- Exercise material:
┄┄┄┄┄┄
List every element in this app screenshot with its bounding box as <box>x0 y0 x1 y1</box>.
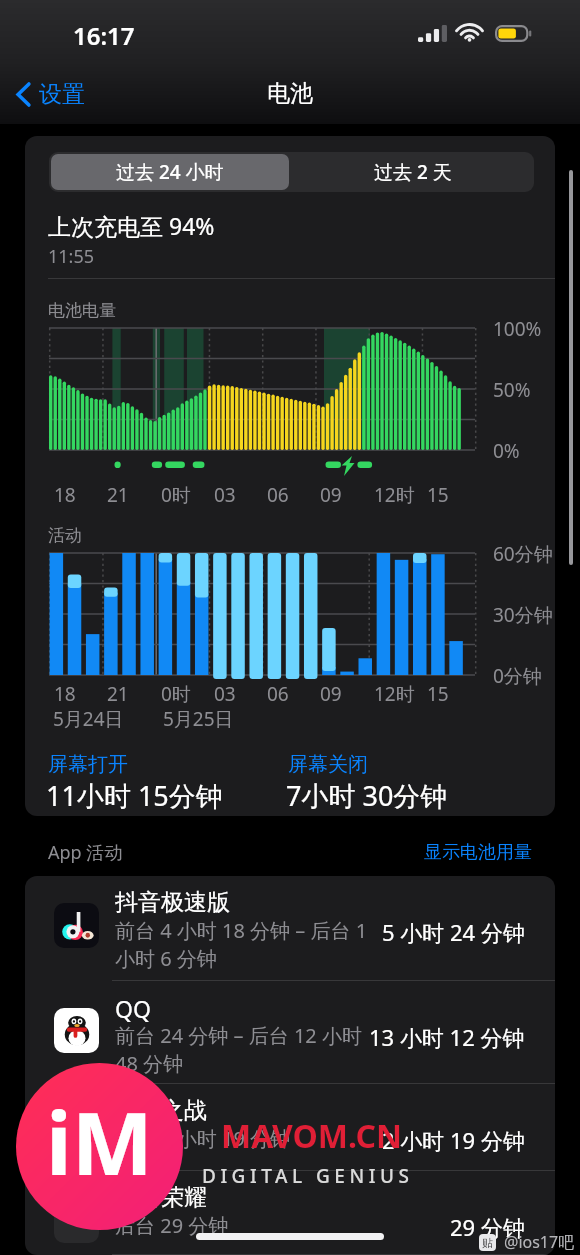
staticText: 小时 6 分钟 <box>115 945 217 972</box>
staticText: 06 <box>267 681 289 707</box>
staticText: 15 <box>427 681 449 707</box>
staticText: 后台 3 小时 19 分钟 <box>115 1125 291 1152</box>
staticText: 48 分钟 <box>115 1050 184 1077</box>
staticText: 5 小时 24 分钟 <box>382 917 525 947</box>
staticText: 09 <box>320 681 342 707</box>
staticText: 21 <box>107 681 129 707</box>
staticText: 16:17 <box>73 19 135 52</box>
button[interactable]: QQ <box>25 981 555 1084</box>
staticText: 设置 <box>39 80 85 109</box>
staticText: 11小时 15分钟 <box>46 777 223 814</box>
staticText: 30分钟 <box>493 602 553 628</box>
staticText: QQ <box>115 993 151 1024</box>
staticText: 后台 29 分钟 <box>115 1212 229 1239</box>
staticText: 电池 <box>267 79 313 108</box>
staticText: 2 小时 19 分钟 <box>382 1125 525 1155</box>
staticText: 06 <box>267 482 289 508</box>
staticText: 15 <box>427 482 449 508</box>
staticText: 50% <box>493 377 531 403</box>
staticText: 抖音极速版 <box>115 888 230 917</box>
staticText: 显示电池用量 <box>424 841 532 864</box>
staticText: 上次充电至 94% <box>48 210 215 241</box>
staticText: 09 <box>320 482 342 508</box>
staticText: 电池电量 <box>48 300 116 321</box>
staticText: 21 <box>107 482 129 508</box>
staticText: 0% <box>493 438 520 464</box>
button[interactable]: 设置 <box>10 72 91 117</box>
staticText: 03 <box>214 482 236 508</box>
staticText: 屏幕打开 <box>48 752 128 777</box>
staticText: 前台 4 小时 18 分钟 – 后台 1 <box>115 917 368 944</box>
staticText: 0时 <box>161 681 191 707</box>
staticText: DIGITAL GENIUS <box>202 1163 414 1189</box>
button[interactable]: 抖音极速版 <box>25 876 555 981</box>
staticText: 03 <box>214 681 236 707</box>
button[interactable]: 王者之战 <box>25 1084 555 1171</box>
staticText: 0时 <box>161 482 191 508</box>
staticText: 13 小时 12 分钟 <box>369 1022 525 1052</box>
staticText: App 活动 <box>48 840 123 865</box>
staticText: 7小时 30分钟 <box>286 777 448 814</box>
staticText: 29 分钟 <box>450 1212 525 1242</box>
staticText: 18 <box>54 482 76 508</box>
staticText: @ios17吧 <box>504 1231 575 1253</box>
staticText: 王者荣耀 <box>115 1183 207 1212</box>
staticText: 贴 <box>482 1236 493 1250</box>
staticText: 过去 24 小时 <box>116 159 224 185</box>
staticText: 60分钟 <box>493 541 553 567</box>
staticText: 18 <box>54 681 76 707</box>
button[interactable]: 过去 24 小时 <box>51 154 289 190</box>
button[interactable]: 显示电池用量 <box>424 841 532 864</box>
staticText: 100% <box>493 316 542 342</box>
staticText: iM <box>46 1083 153 1200</box>
staticText: 12时 <box>374 681 415 707</box>
staticText: 5月24日 <box>53 706 124 732</box>
button[interactable]: 过去 2 天 <box>291 152 534 192</box>
staticText: 活动 <box>48 525 82 546</box>
button[interactable]: 王者荣耀 <box>25 1171 555 1255</box>
staticText: 前台 24 分钟 – 后台 12 小时 <box>115 1022 362 1049</box>
staticText: MAVOM.CN <box>221 1114 402 1158</box>
staticText: 过去 2 天 <box>374 159 452 185</box>
staticText: 12时 <box>374 482 415 508</box>
staticText: 王者之战 <box>115 1096 207 1125</box>
staticText: 屏幕关闭 <box>288 752 368 777</box>
staticText: 0分钟 <box>493 663 542 689</box>
staticText: 5月25日 <box>163 706 234 732</box>
staticText: 11:55 <box>48 244 95 269</box>
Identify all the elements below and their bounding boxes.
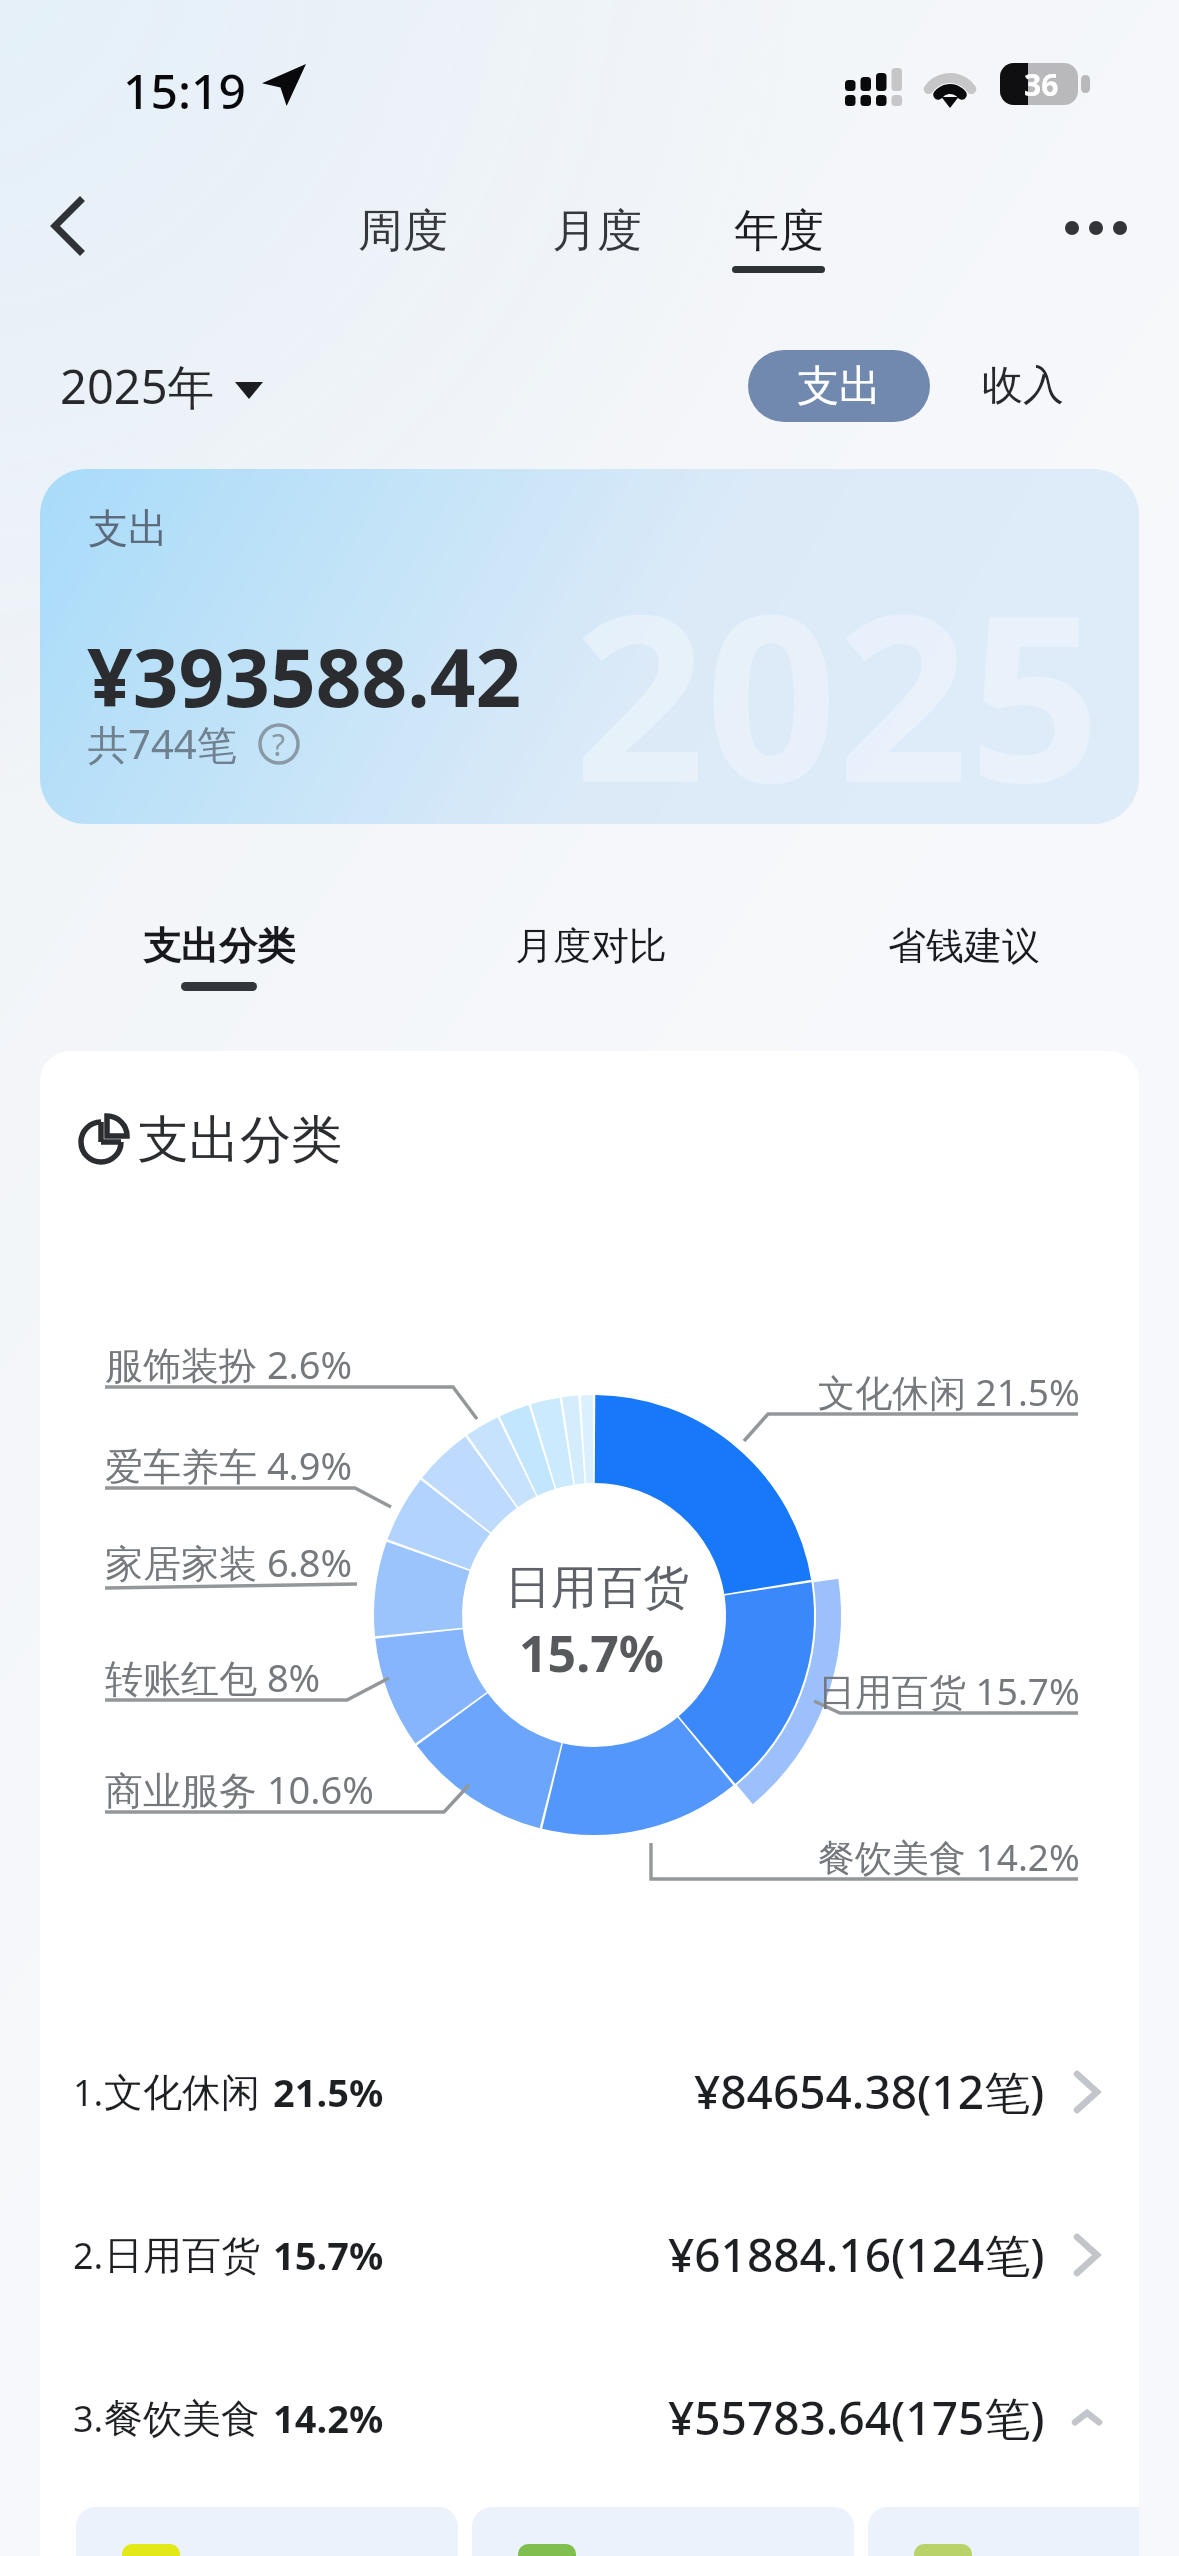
staticText: 文化休闲 [104,2068,260,2117]
button[interactable]: 月度 [538,203,656,260]
staticText: 15.7% [519,1619,664,1687]
button[interactable] [472,2507,854,2556]
staticText: 3. [73,2394,104,2443]
staticText: 15:19 [123,58,246,123]
button[interactable]: 周度 [344,203,462,260]
staticText: ¥55783.64(175笔) [668,2386,1045,2449]
button[interactable]: 2025 [40,469,1139,824]
button[interactable]: Back [21,176,113,276]
button[interactable]: 月度对比 [499,912,683,980]
button[interactable]: 支出分类 [127,912,311,1001]
staticText: 文化休闲 21.5% [818,1366,1080,1417]
button[interactable]: 年度 [718,203,839,273]
staticText: ¥84654.38(12笔) [694,2060,1045,2123]
button[interactable]: 收入 [962,350,1084,422]
staticText: 省钱建议 [888,922,1040,970]
staticText: 21.5% [273,2066,384,2118]
staticText: 支出分类 [138,1108,342,1172]
button[interactable]: 1. [40,2010,1139,2173]
staticText: 餐饮美食 [104,2394,260,2443]
staticText: 爱车养车 4.9% [105,1439,353,1491]
button[interactable]: More options [1046,178,1146,278]
staticText: 月度 [552,203,642,260]
staticText: ¥61884.16(124笔) [668,2223,1045,2286]
staticText: 支出 [88,503,168,553]
staticText: 15.7% [273,2229,384,2281]
staticText: 月度对比 [515,922,667,970]
button[interactable] [868,2507,1139,2556]
button[interactable]: 3. [40,2336,1139,2499]
staticText: 1. [73,2068,104,2117]
staticText: ? [272,724,286,765]
staticText: 转账红包 8% [105,1651,321,1703]
staticText: 收入 [982,360,1064,412]
button[interactable]: Help [255,720,303,768]
button[interactable]: 支出 [748,350,930,422]
button[interactable]: 2. [40,2173,1139,2336]
staticText: 14.2% [273,2392,384,2444]
staticText: 日用百货 [104,2231,260,2280]
button[interactable]: 省钱建议 [872,912,1056,980]
button[interactable]: 2025年 [54,348,269,424]
staticText: 周度 [358,203,448,260]
staticText: 支出分类 [143,922,295,970]
staticText: 餐饮美食 14.2% [818,1831,1080,1882]
staticText: 日用百货 15.7% [818,1665,1080,1716]
staticText: ¥393588.42 [87,621,522,730]
staticText: 2025年 [60,354,215,418]
button[interactable] [76,2507,458,2556]
staticText: 服饰装扮 2.6% [105,1338,353,1390]
staticText: 家居家装 6.8% [105,1536,353,1588]
staticText: 支出 [797,360,881,413]
staticText: 商业服务 10.6% [105,1763,374,1815]
staticText: 2. [73,2231,104,2280]
staticText: 年度 [734,203,824,260]
staticText: 36 [1024,64,1059,105]
staticText: 2025 [574,536,1101,824]
staticText: 共744笔 [88,716,237,771]
staticText: 日用百货 [505,1559,689,1617]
┄┄┄┄┄┄
Each line above should be output exactly, apart from the pictures.

- Exercise response:
List every element in this app screenshot with its bounding box as <box>x0 y0 x1 y1</box>.
staticText: 小时 6 分钟 <box>115 945 217 972</box>
staticText: 06 <box>267 681 289 707</box>
staticText: 15 <box>427 681 449 707</box>
staticText: 后台 3 小时 19 分钟 <box>115 1125 291 1152</box>
staticText: 48 分钟 <box>115 1050 184 1077</box>
staticText: 5 小时 24 分钟 <box>382 917 525 947</box>
staticText: 09 <box>320 681 342 707</box>
staticText: 21 <box>107 681 129 707</box>
staticText: 16:17 <box>73 19 135 52</box>
button[interactable]: QQ <box>25 981 555 1084</box>
staticText: 设置 <box>39 80 85 109</box>
staticText: 11小时 15分钟 <box>46 777 223 814</box>
staticText: 30分钟 <box>493 602 553 628</box>
staticText: QQ <box>115 993 151 1024</box>
staticText: 后台 29 分钟 <box>115 1212 229 1239</box>
staticText: 电池 <box>267 79 313 108</box>
staticText: 2 小时 19 分钟 <box>382 1125 525 1155</box>
staticText: 06 <box>267 482 289 508</box>
staticText: 15 <box>427 482 449 508</box>
staticText: 50% <box>493 377 531 403</box>
staticText: 抖音极速版 <box>115 888 230 917</box>
staticText: 显示电池用量 <box>424 841 532 864</box>
staticText: 上次充电至 94% <box>48 210 215 241</box>
staticText: 09 <box>320 482 342 508</box>
staticText: 电池电量 <box>48 300 116 321</box>
staticText: 21 <box>107 482 129 508</box>
staticText: 0% <box>493 438 520 464</box>
button[interactable]: 设置 <box>10 72 91 117</box>
staticText: 03 <box>214 482 236 508</box>
staticText: 屏幕打开 <box>48 752 128 777</box>
staticText: 前台 4 小时 18 分钟 – 后台 1 <box>115 917 368 944</box>
staticText: 0时 <box>161 681 191 707</box>
staticText: DIGITAL GENIUS <box>202 1163 414 1189</box>
button[interactable]: 抖音极速版 <box>25 876 555 981</box>
staticText: 03 <box>214 681 236 707</box>
button[interactable]: 王者之战 <box>25 1084 555 1171</box>
staticText: 0时 <box>161 482 191 508</box>
staticText: 13 小时 12 分钟 <box>369 1022 525 1052</box>
staticText: App 活动 <box>48 840 123 865</box>
staticText: 7小时 30分钟 <box>286 777 448 814</box>
staticText: 29 分钟 <box>450 1212 525 1242</box>
staticText: 18 <box>54 482 76 508</box>
staticText: @ios17吧 <box>504 1231 575 1253</box>
staticText: 王者荣耀 <box>115 1183 207 1212</box>
staticText: 贴 <box>482 1236 493 1250</box>
staticText: 过去 24 小时 <box>116 159 224 185</box>
staticText: 60分钟 <box>493 541 553 567</box>
staticText: 18 <box>54 681 76 707</box>
button[interactable]: 过去 24 小时 <box>51 154 289 190</box>
button[interactable]: 显示电池用量 <box>424 841 532 864</box>
staticText: 100% <box>493 316 542 342</box>
staticText: iM <box>46 1083 153 1200</box>
staticText: 12时 <box>374 681 415 707</box>
staticText: 5月24日 <box>53 706 124 732</box>
button[interactable]: 过去 2 天 <box>291 152 534 192</box>
staticText: 活动 <box>48 525 82 546</box>
button[interactable]: 王者荣耀 <box>25 1171 555 1255</box>
staticText: 前台 24 分钟 – 后台 12 小时 <box>115 1022 362 1049</box>
staticText: MAVOM.CN <box>221 1114 402 1158</box>
staticText: 过去 2 天 <box>374 159 452 185</box>
staticText: 12时 <box>374 482 415 508</box>
staticText: 王者之战 <box>115 1096 207 1125</box>
staticText: 屏幕关闭 <box>288 752 368 777</box>
staticText: 0分钟 <box>493 663 542 689</box>
staticText: 5月25日 <box>163 706 234 732</box>
staticText: 11:55 <box>48 244 95 269</box>
Identify all the elements below and their bounding boxes.
staticText: 文化休闲 [104,2068,260,2117]
button[interactable]: 月度 [538,203,656,260]
staticText: 15.7% [519,1619,664,1687]
button[interactable] [472,2507,854,2556]
staticText: 3. [73,2394,104,2443]
staticText: 15:19 [123,58,246,123]
button[interactable]: 周度 [344,203,462,260]
staticText: ¥55783.64(175笔) [668,2386,1045,2449]
button[interactable]: 2025 [40,469,1139,824]
button[interactable]: Back [21,176,113,276]
button[interactable]: 月度对比 [499,912,683,980]
button[interactable]: 支出分类 [127,912,311,1001]
staticText: 文化休闲 21.5% [818,1366,1080,1417]
button[interactable]: 年度 [718,203,839,273]
staticText: ¥84654.38(12笔) [694,2060,1045,2123]
button[interactable]: 收入 [962,350,1084,422]
staticText: 省钱建议 [888,922,1040,970]
staticText: 21.5% [273,2066,384,2118]
staticText: 支出分类 [138,1108,342,1172]
button[interactable]: 1. [40,2010,1139,2173]
staticText: 餐饮美食 [104,2394,260,2443]
staticText: 爱车养车 4.9% [105,1439,353,1491]
button[interactable]: More options [1046,178,1146,278]
staticText: 月度 [552,203,642,260]
staticText: ¥61884.16(124笔) [668,2223,1045,2286]
staticText: 支出 [88,503,168,553]
staticText: 15.7% [273,2229,384,2281]
staticText: 月度对比 [515,922,667,970]
button[interactable] [868,2507,1139,2556]
button[interactable]: 3. [40,2336,1139,2499]
staticText: 1. [73,2068,104,2117]
staticText: ? [272,724,286,765]
staticText: 转账红包 8% [105,1651,321,1703]
staticText: 收入 [982,360,1064,412]
button[interactable]: Help [255,720,303,768]
button[interactable]: 支出 [748,350,930,422]
button[interactable]: 2. [40,2173,1139,2336]
staticText: 14.2% [273,2392,384,2444]
staticText: 日用百货 [104,2231,260,2280]
button[interactable]: 省钱建议 [872,912,1056,980]
button[interactable]: 2025年 [54,348,269,424]
staticText: 周度 [358,203,448,260]
staticText: 支出分类 [143,922,295,970]
staticText: 餐饮美食 14.2% [818,1831,1080,1882]
staticText: 日用百货 15.7% [818,1665,1080,1716]
staticText: ¥393588.42 [87,621,522,730]
staticText: 2025年 [60,354,215,418]
button[interactable] [76,2507,458,2556]
staticText: 服饰装扮 2.6% [105,1338,353,1390]
staticText: 家居家装 6.8% [105,1536,353,1588]
staticText: 支出 [797,360,881,413]
staticText: 商业服务 10.6% [105,1763,374,1815]
staticText: 2. [73,2231,104,2280]
staticText: 年度 [734,203,824,260]
staticText: 36 [1024,64,1059,105]
staticText: 2025 [574,536,1101,824]
staticText: 共744笔 [88,716,237,771]
staticText: 日用百货 [505,1559,689,1617]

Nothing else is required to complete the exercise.